Przecinek przed i niepotrzebny, przed
drugim czy go brakuje.
Uh… Nie wiem, co mam w sumie
napisać o tej notce. Poza tym, że jest niesamowicie nieudana, oczywiście, ale
to chyba sama wiesz. Jestem zdecydowanie przeciwko dodawaniu czegoś na bloga bo trzeba albo bo już napisałam, to dodam, a właśnie druga wersja tutaj występuje.
Jeśli nawet tak stwierdziłaś, to nie widzę potrzeby dzielenia się tym z
czytelnikami, bo według mnie zupełnie psuje to odbiór, kiedy przyznajesz się,
że w sumie to nie przygotowałaś się wcale do pisania i nie wiedziałaś, co
chcesz napisać. No ale cóż… Mam nadzieję, że dalej będzie ciekawiej i bardziej
udanie.
Nie szata zdobi człowieka.
„Nie będę nakazywać wam
czegokolwiek, bo ja tak sądzę, i tak musi być, koniec kropka.” – Niepotrzebny
przecinek.
„Każdy z nas jest wolny, i ma
prawo do tego, by mieć odmienne zdanie na dany temat.” – Po raz kolejny to
samo.
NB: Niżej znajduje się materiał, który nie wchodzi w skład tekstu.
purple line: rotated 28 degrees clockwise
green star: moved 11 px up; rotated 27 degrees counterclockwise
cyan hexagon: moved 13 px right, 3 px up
W większości przypadków przed i
nie stawiamy kropki. Wyjątek stanowi zdanie, w którym i następuje po wtrąceniu.
„Nie wszyscy śpią na pieniądzach, i mogą
pozwolić sobie na markowe ciuchy.” – To samo.
„Tym bardziej, że o pracę
z roku na rok, jest
co raz trudniej.” – Podkreślone elementy to główne części zdania, które nie
powinny być oddzielone.
„Przed telewizorkiem się siedzi, i
tylko ćwiczy paluszki.”
„Kto z nas wie, czy ta osoba nie
jest chora, a jej otyłość-nie jest sprawką leków?” – Po co ten dywiz?
Refleksja bardzo typowa, choć
niekoniecznie związana z tematyką bloga. Zapowiadałaś jednak w pierwszym
poście, że nie będziesz pisać tylko o górach, więc nie byłam zaskoczona. Za to
notka ta z zupełnie innego powodu znudziła mnie kompletnie. Nie napisałaś
zupełnie nic nowego, takie refleksje można znaleźć na prawie każdym blogu z
przemyśleniami. W sumie nadal czekam na coś o górach, co wykraczałoby poza
Twoje zdjęcia z kilku wypraw opisane jednym lub dwoma krótkimi zdaniami.
Stroje podhalańskie #1,
Stroje podhalańskie #2
Źródło informacji zostało podane,
jednak niezbyt wiele zmieniłaś w tekstach opisujących elementy stroju. W drugim poście plusem było to, że podjęłaś
jakąś dyskusję z czytelnikami na ten temat. Pytania w notce na pewno pomagają w
uzyskaniu kontaktu z ludźmi. I w końcu zaczęło się coś o górach!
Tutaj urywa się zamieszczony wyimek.